Beginner's notes on running Quantum Espresso and NVIDIA Singularity container

Quantum Espresso Singularity image

I am new to Singularity, and here is my attempt at using the singularity containers of NVIDIA for Quantum Espresso:

NVIDIA NGC has a set of containers for Quantum Espresso here.

First build one of the images as provided there, an create a local image

singularity build qe_6.6a1.sif  docker://nvcr.io/hpc/quantum_espresso:v6.6a1

This will create an image called qe_6.6a1.sif.

Note: I am using qe_6.6a1 since it seems to be the one that has been used in the advertised benchmarks (see here and here). This version is not the same as the standart Quantum Espresso. The standart Quantum Espresso is exclusively openACC, whereas this one is using "old-style" CUDA kernels.

The created image can be run in an MPI environment following the suggestion found here.

singularity run --nv '-B<local_directory>:/host_pwd' --pwd <location of images>/qe_6.6a1.sif pw.x -npool 1 -ndiag 1 -ntg 1 -inp in.pw 2>&1 | tee out.pw

You can check the available mpi transports compiled into slurm in your HPC using

srun --mpi list

In the system I am using, pmi2,cray_shasta,pmix_v3 and pmix are supported.

The way I ask for an interactive node is this:

srun --partition=gpu --job-name <name> --gres=gpu:1 --mem 20G  --ntasks-per-node=2  --time 01:00:00 -N 1 --pty bash

The full slurm script I used is here:

#!/bin/bash
################### Quantum Espresso Job Batch Script Example ###################
# Section for defining queue-system variables:
#-------------------------------------
# SLURM-section
#SBATCH --partition=<part>
#SBATCH --nodes=<no nodes>
#SBATCH --gres=gpu:<no gpus>
#SBATCH --mem-per-cpu=<ram>
#SBATCH --ntasks-per-node=<cpus per node>
#SBATCH --job-name=<name>
#SBATCH --time=10:00:00
## asks SLURM to send the USR1 signal 10 minutes before the end of the time limit
#SBATCH --signal=B:USR1@600
#SBATCH --output=%x-%j.out
#SBATCH --error=%x-%j.err

###########################################################
# This section is for defining job variables and settings
# that needs to be defined before running the job
###########################################################
#Number of actual processors to be used and threads
NPROC=2
export OMP_NUM_THREADS=1

#### parameters for the Q-E binary ### 
###Gatchas:
# Hybrid functional are not available with pools
# GPUs only use one GPU for ntg, set always to 1 
# NDIAG for GPUs not implemented yet
pw_parameters="-npool 1 -ndiag 1 -ntg 1 "

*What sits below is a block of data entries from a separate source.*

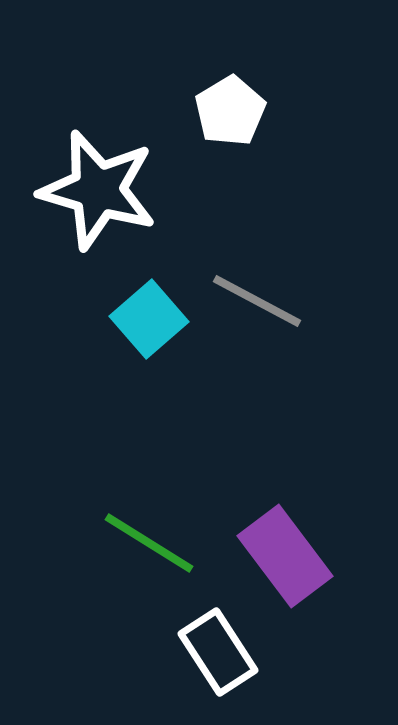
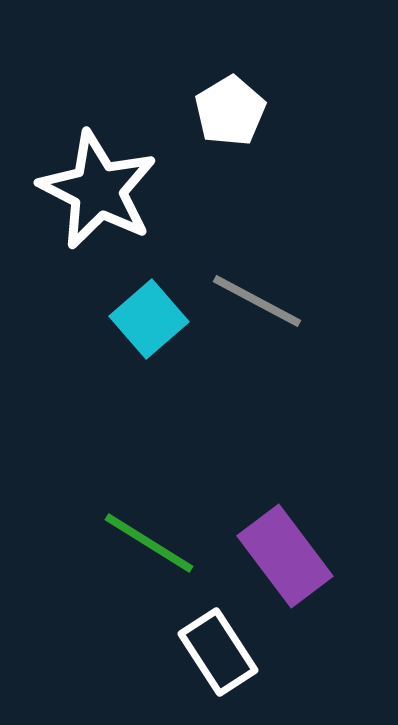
white star: rotated 11 degrees clockwise
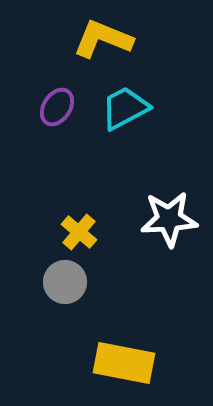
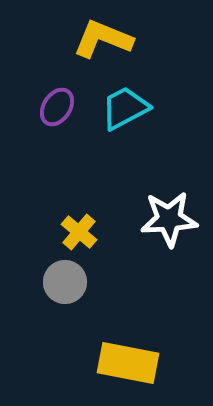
yellow rectangle: moved 4 px right
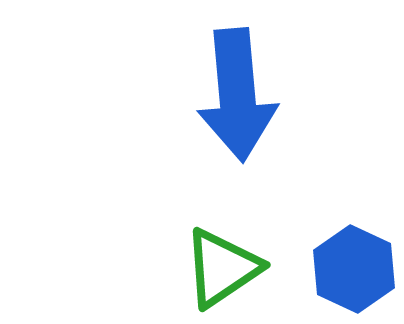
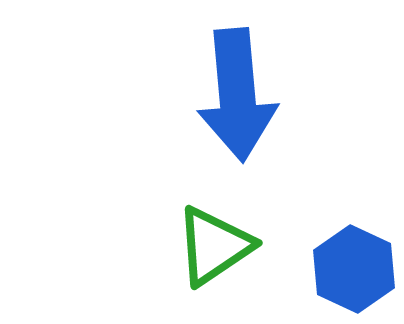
green triangle: moved 8 px left, 22 px up
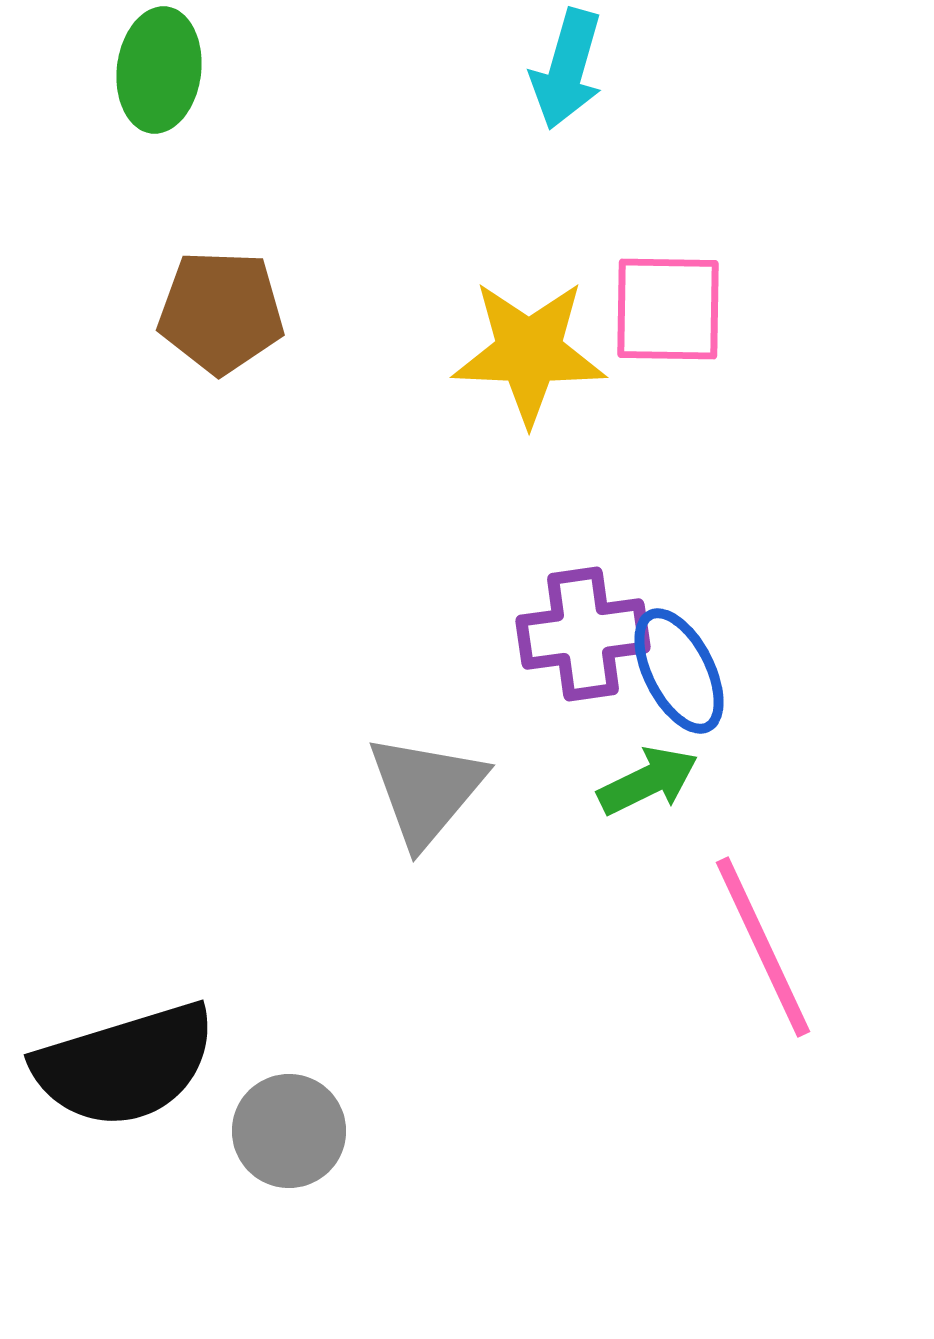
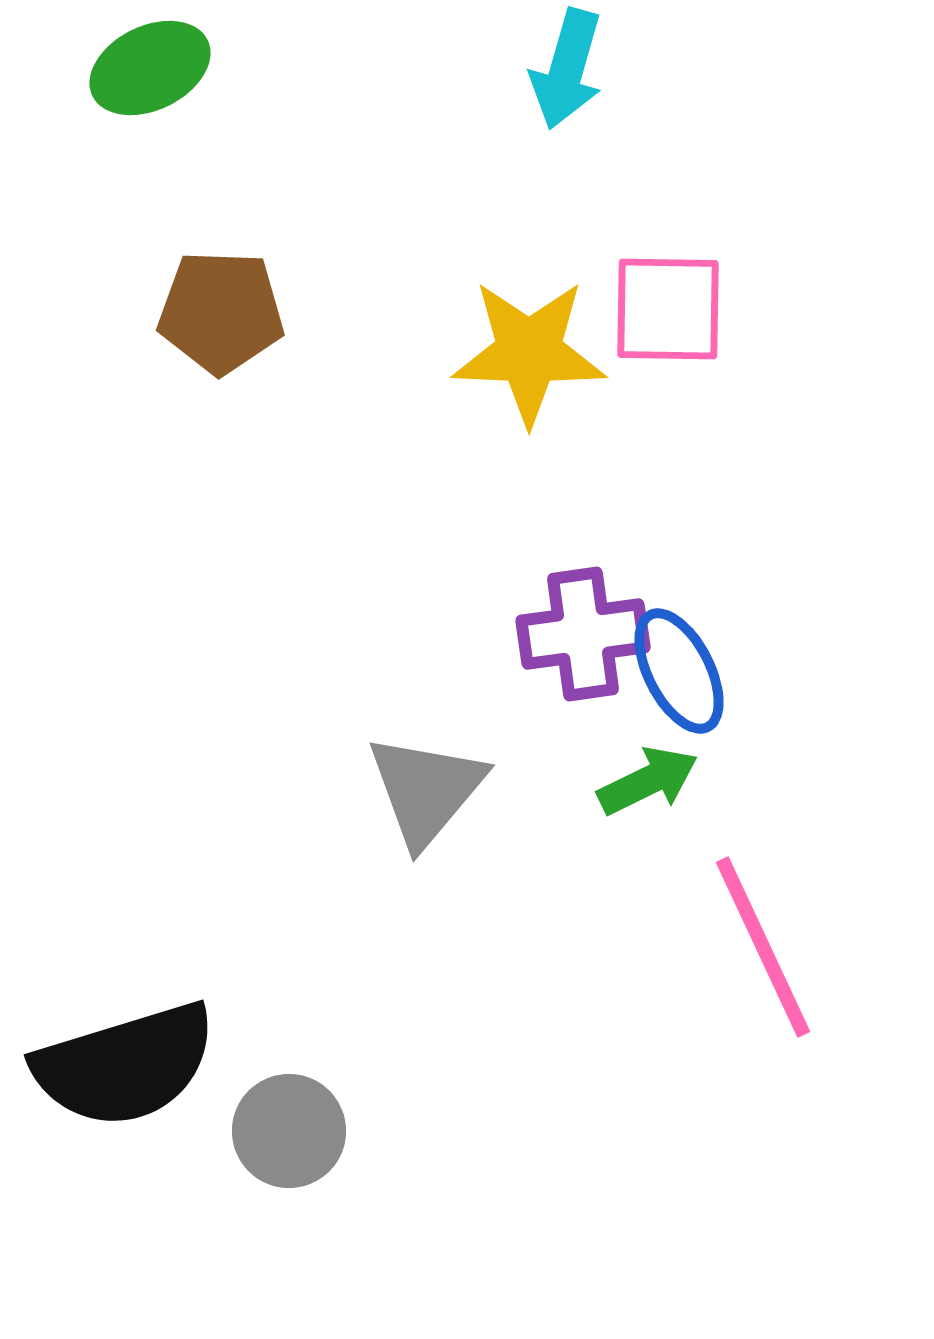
green ellipse: moved 9 px left, 2 px up; rotated 57 degrees clockwise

# A unique file tag for the created files
file_tag=$( date +"%d%m%y-%H%M" )

# We load all the default program system settings with module load:
module load NVHPC/22.7


# You may check other available versions with "module avail q-e"


#name of the input file
base_name=<name of the input without in.>

if [ -z ${WORKDIR+x} ]; then 
        scratch_base=/scratch/slurm/$SLURM_JOB_ID
	echo "WORKDIR was not defined, scratch base is $scratch_base"
else
	scratch_base=$WORKDIR
	echo "using WORKDIR=$WORKDIR"
fi

clean_scratch=1 


singularity_image="<location of images>/qe_6.6a1.sif"
pw_executable="pw.x"



#################Directory handling##########################################################
# Define and create a unique local scratch directory for this job. Remember, this will 
# make your job run  much faster!
SCRATCH_DIRECTORY=${scratch_base}/${base_name}/
mkdir -p ${SCRATCH_DIRECTORY}


if [ -d ${SCRATCH_DIRECTORY} ]; then 
	echo "SCRATCH is at ${SCRATCH_DIRECTORY}"
else
	SCRATCH_DIRECTORY=$SLURM_SUBMIT_DIR/${base_name}-tmp/
	mkdir -p ${SCRATCH_DIRECTORY}
	echo "unable to access ${scratch_base}/${base_name}/, using ${SCRATCH_DIRECTORY} instead"
fi
cd ${SCRATCH_DIRECTORY}
pwd
if [ -z ${clean_scratch+x} ]; then 
	echo "Not cleaning scratch, the current contents are:"
	ls -alh
else
	echo "Cleaning scratch" 
	rm -rf ${SCRATCH_DIRECTORY}/*
fi


# You can copy everything you need to the scratch directory
# ${SLURM_SUBMIT_DIR} points to the path where this script was submitted from
echo "copying pseudo dir to ${SCRATCH_DIRECTORY}"
rsync -arp ${SLURM_SUBMIT_DIR}/pseudo .
ls -l  pseudo
echo "copying in.${base_name} to ${SCRATCH_DIRECTORY}" 
cp ${SLURM_SUBMIT_DIR}/in.${base_name} .
ls -ltrh
df -h 

RUNNER="singularity run --nv '-B${SCRATCH_DIRECTORY}:/host_pwd' --pwd /host_pwd ${singularity_image} "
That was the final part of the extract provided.